In my case, the name Nina Kernicke did not immediately ring a bell, but when I noticed that she’s part, from time to time, of the Troum live line-up, my attention got caught intensively. It turns out that this German artist acts solo as All Sides, as well as under the moniker of Allseits. With Allseits, Nina did release the album Hel about six years ago, and now she returns with Chimäre, which gets released, once again, via Cyclic Law in an edition of 600 copies (8-panel digipack).

The six lengthy compositions (they clock almost seventy minutes) are inspired by mankind’s duality in our daily life. Chimäre stands for a metaphorical definition of life’s struggles and doubts, the illusion of people thinking that they construct their own lives, but as a matter of fact the truth is that desires and wishes are discordant perspectives. We are not what we think we are, and we are not what we wish to be, that’s the essence, as I comprehend it…

Nina makes use of the ‘evident’ instrumentation, i.e. (electric and acoustic) guitars and bass, and occasionally some drums / percussion and samples, in order to create a thick, multi-layered aural journey. All pieces, though coming with quite some differentiation, are rich and multi-dimensional sonic collages, created around grand layers of droning guitar melodies and hypnotic and bleak synth-riffing. Opener Drown, for example, is like an aural definition of a broken heart’s beat, like a field recording that gets described in terms of Shoegaze-injected leads and heavily-pounding bass-drones. Those trusted with the ConSouling Sounds roster must pay attention!

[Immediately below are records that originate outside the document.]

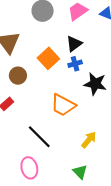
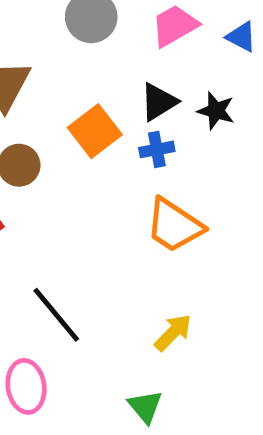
black star: (95, 84) -> (216, 111), moved, size x0.7
orange trapezoid: (63, 105) -> (174, 225), moved

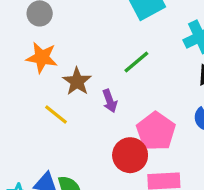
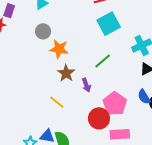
orange star: (42, 58) -> (59, 49), moved
yellow line: (56, 115) -> (57, 102), moved

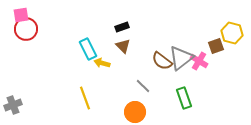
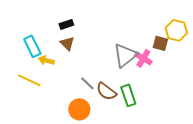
brown square: (216, 46) -> (160, 43), turned 35
brown semicircle: (162, 61) -> (106, 91), moved
yellow line: (85, 98) -> (29, 80), moved, turned -45

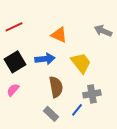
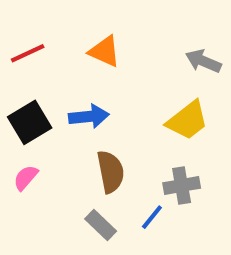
orange triangle: (59, 35) -> (105, 51), moved
yellow trapezoid: (81, 63) -> (187, 120), moved, turned 90

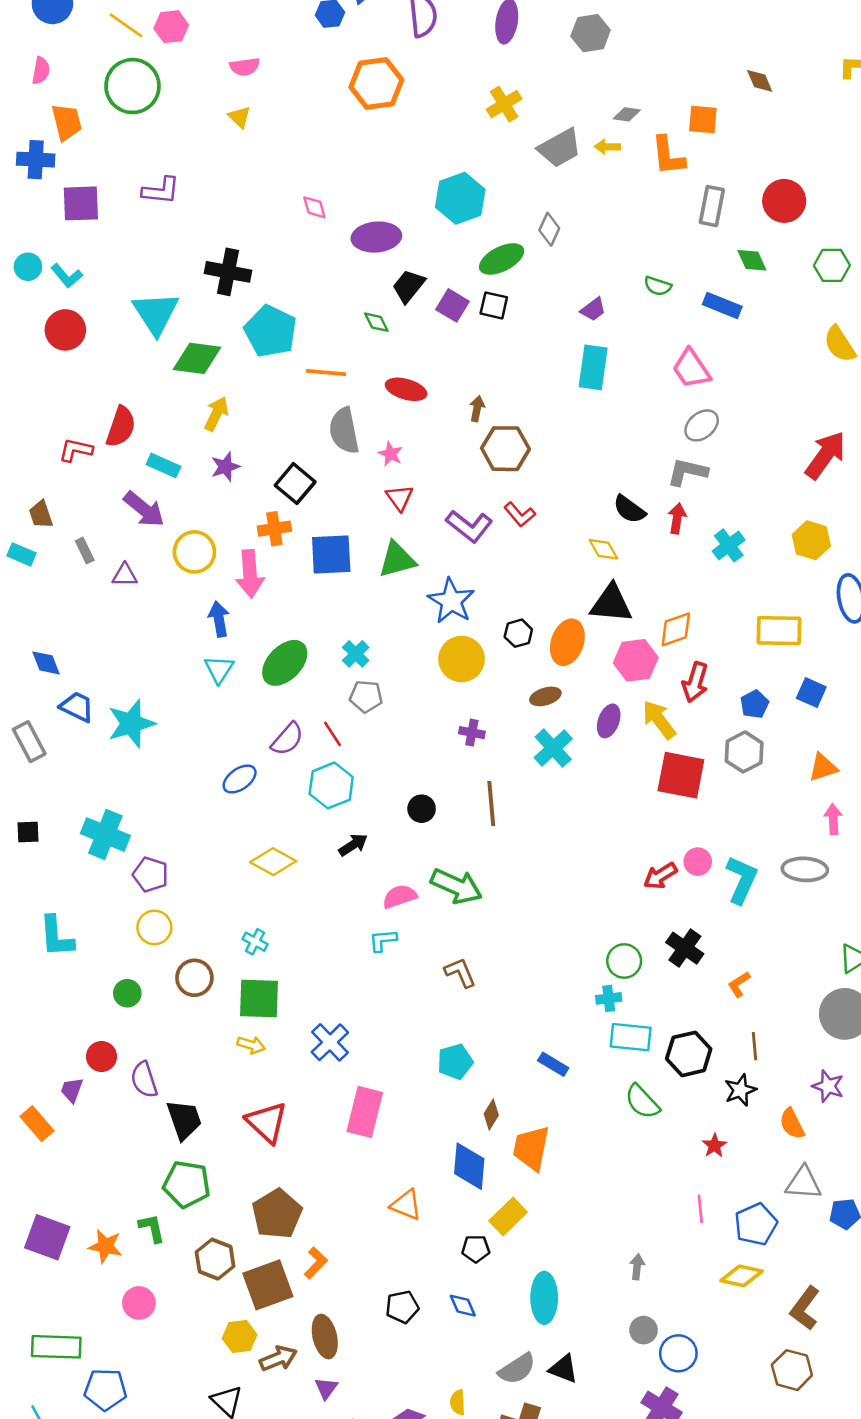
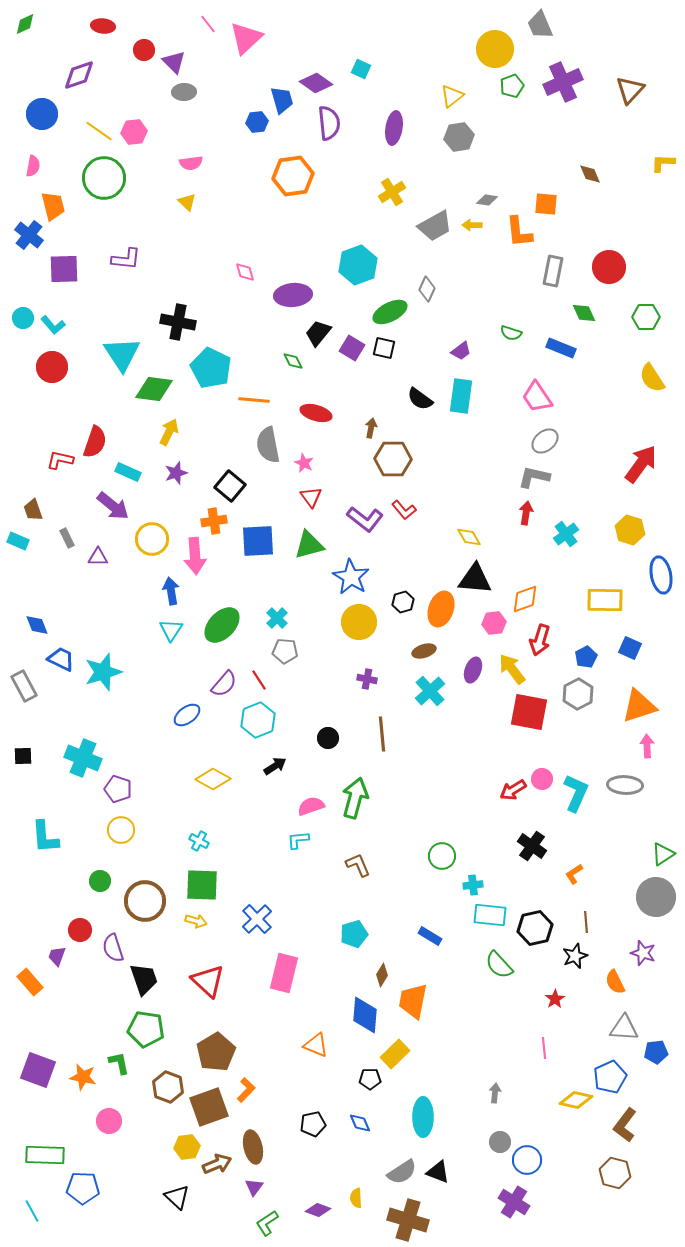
blue cross: (36, 160) -> (29, 235), turned 36
black semicircle: (629, 509) -> (420, 399), moved
pink hexagon: (636, 660) -> (494, 623), size x0.7
orange triangle: (823, 767) -> (639, 706), size x1.5
green arrow: (456, 886) -> (355, 798), turned -99
green circle: (624, 961) -> (442, 856), moved
brown circle: (194, 978) -> (145, 901), moved, size x1.4
blue pentagon: (756, 1224) -> (610, 1077), moved

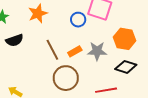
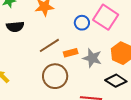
brown line: (52, 50) -> (49, 45), turned 70

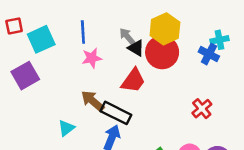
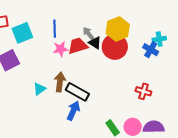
red trapezoid: (133, 81) -> (78, 46), moved, turned -145
brown arrow: (93, 101) -> (60, 82), turned 54
red cross: (202, 109) -> (143, 91), turned -35
cyan triangle: (66, 128) -> (39, 89), moved

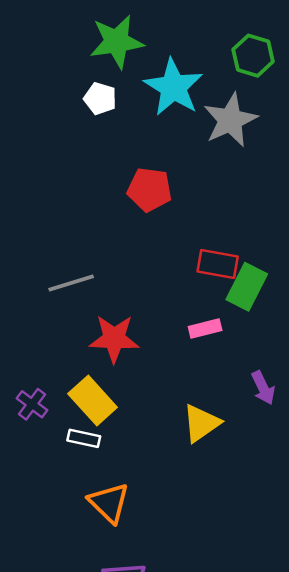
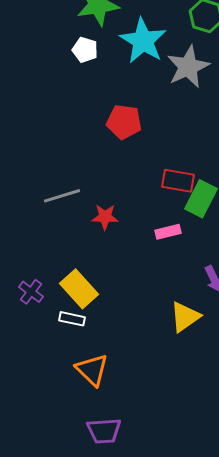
red star: (114, 339) -> (105, 217), moved, size x0.7
yellow triangle: (201, 423) -> (185, 317), moved

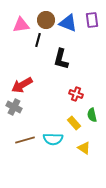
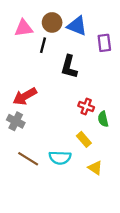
purple rectangle: (92, 20) -> (104, 43), moved
green semicircle: (92, 115) -> (103, 119), moved
brown line: (25, 140) -> (28, 159), turned 48

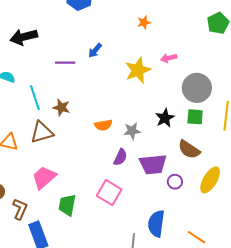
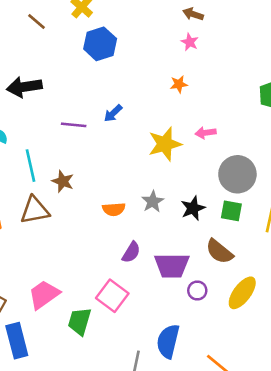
gray star: (132, 131) -> (153, 202), moved, turned -30
pink trapezoid: (44, 177) -> (44, 295), moved
green trapezoid: (67, 205) -> (80, 321), moved

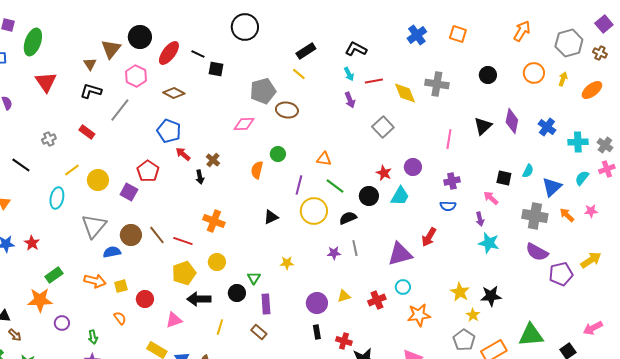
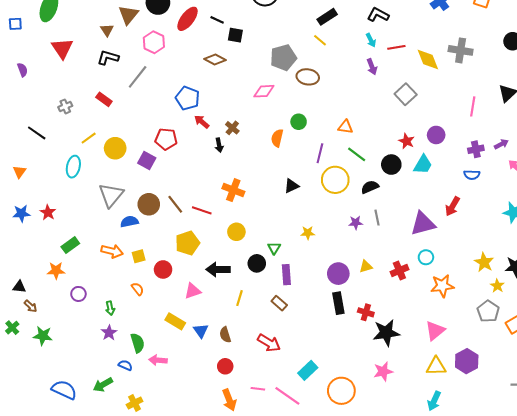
brown diamond: (174, 93) -> (215, 60), moved
red pentagon: (148, 171) -> (166, 139), turned -30
purple arrow: (480, 219) -> (501, 144), moved, turned -104
yellow pentagon: (184, 273) -> (187, 243), moved
orange star: (40, 300) -> (56, 271), size x0.7
black rectangle: (317, 332) -> (338, 303), size x1.5

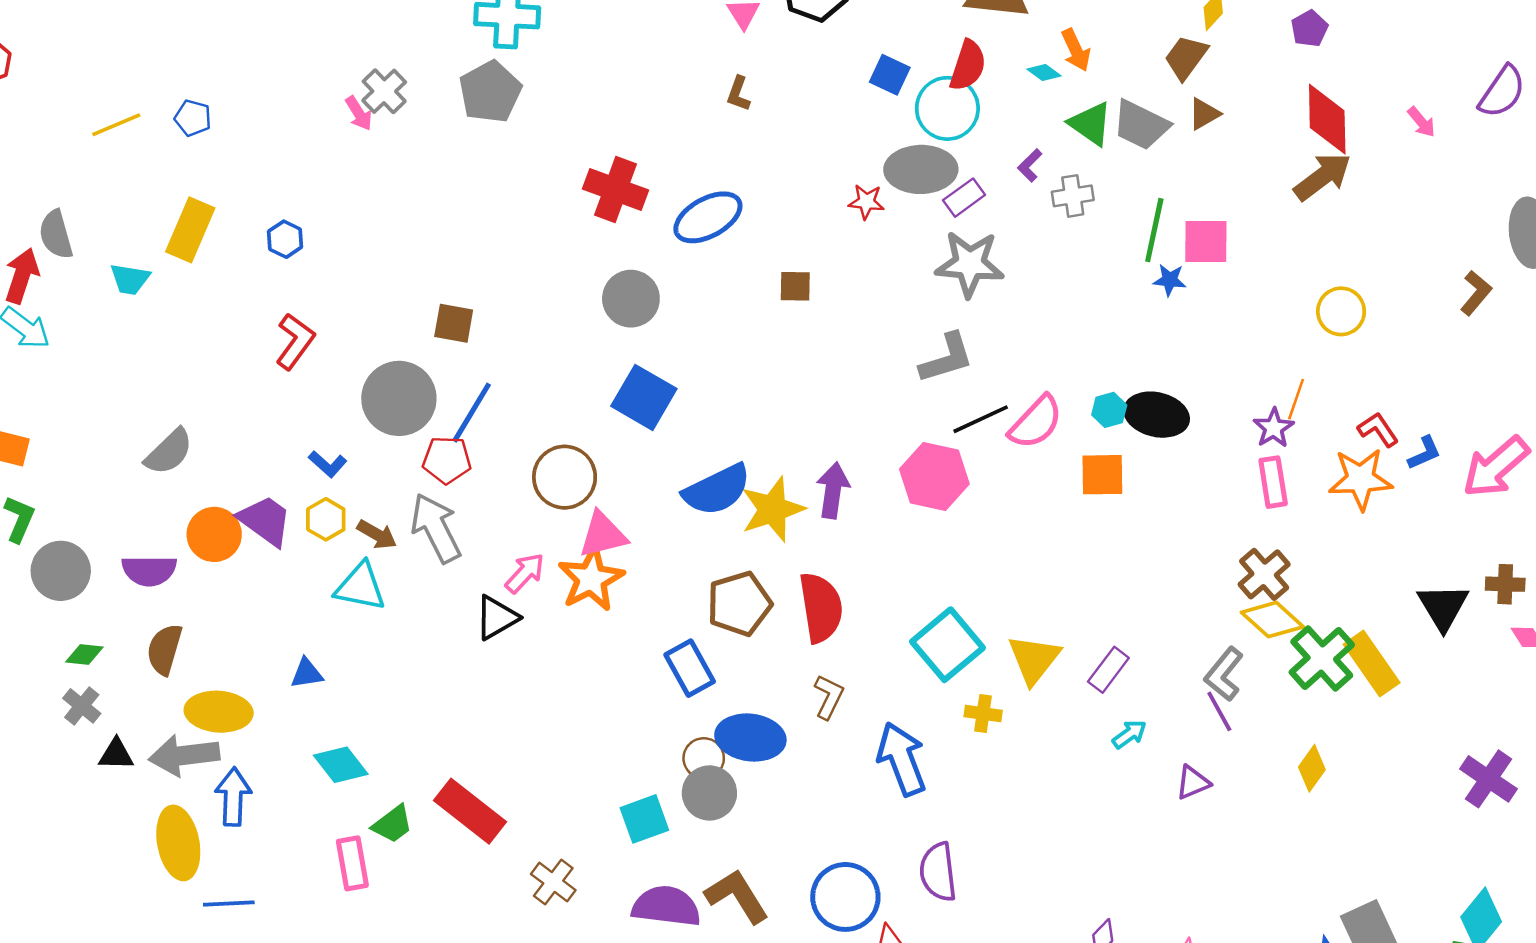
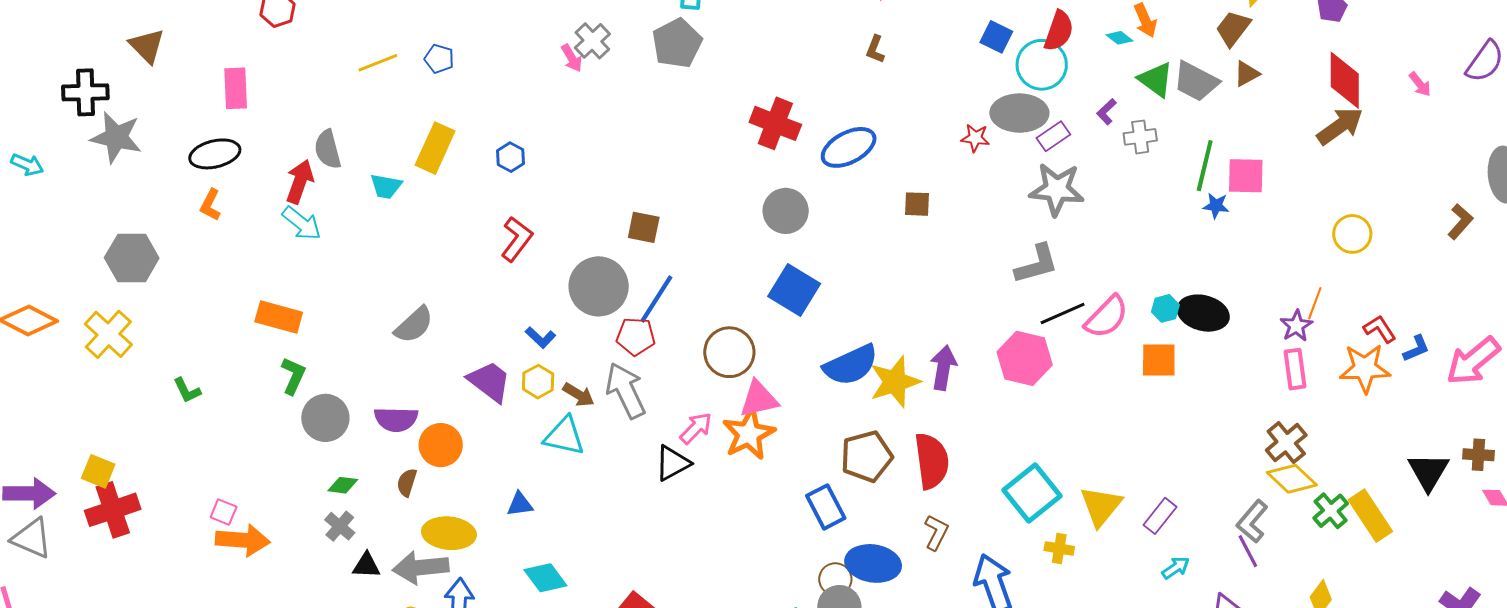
orange circle: (214, 534) -> (441, 445), moved
brown semicircle: (165, 649) -> (407, 483), size x0.7
green cross: (1322, 659) -> (1331, 511), size x0.7

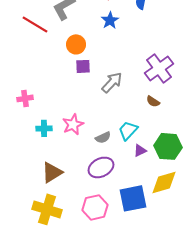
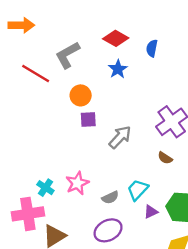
pink cross: (25, 98) -> (28, 214), moved, size x1.8
cyan cross: (44, 128) -> (45, 188), turned 35

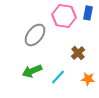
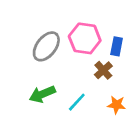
blue rectangle: (88, 13) -> (117, 46), moved
pink hexagon: (64, 16) -> (85, 38), moved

I did mention ‘differentiation’ in the former paragraph. It has to do with the variety in between the different compositions. Each piece itself is quite enthralling and permanently pushing the listener to go on joining the mental travel. But the strength lies within the different emotions that are brought by every single creation on Chimäre. Ambient-soundscape Interlude for example is, in contradiction to the opener I mentioned, more introspective and tranquil, even melancholic in essence, while a piece like Monster is more industrialised, harsh, pulsating, bleak, obscure, noisy and droning, focusing probably on a nastier angle of disappointment, desolation, inner discomfort. Both examples do differ qua concept and aural approach, yet they are at least as intriguing and breath-taking as the other. And that, as a matter of fact, goes for every chapter on the album. All pieces build up, step by step, in order to channel the sonic extremism unto grand finales of Aural Art. Further on there are elements from Ritual Martial Industrial of the most obscure yet depressing kind (like long-stretched epic October, which includes nice drum patterns), or what to think about pulsating and repetitive machinery-Industrial minimalism (Sink In Sideways)…

Lately there are so many great Drone / Noise / Ambient / Industrial releases, but for sure this might be one of the best ones I came along. Cold Spring, Malignant, ConSouling Sounds, Arsenic Solaris, Frozen Light; it’s just a direction, and Cyclic Law are part of this top-series! With this release, the label once again proves its qualities!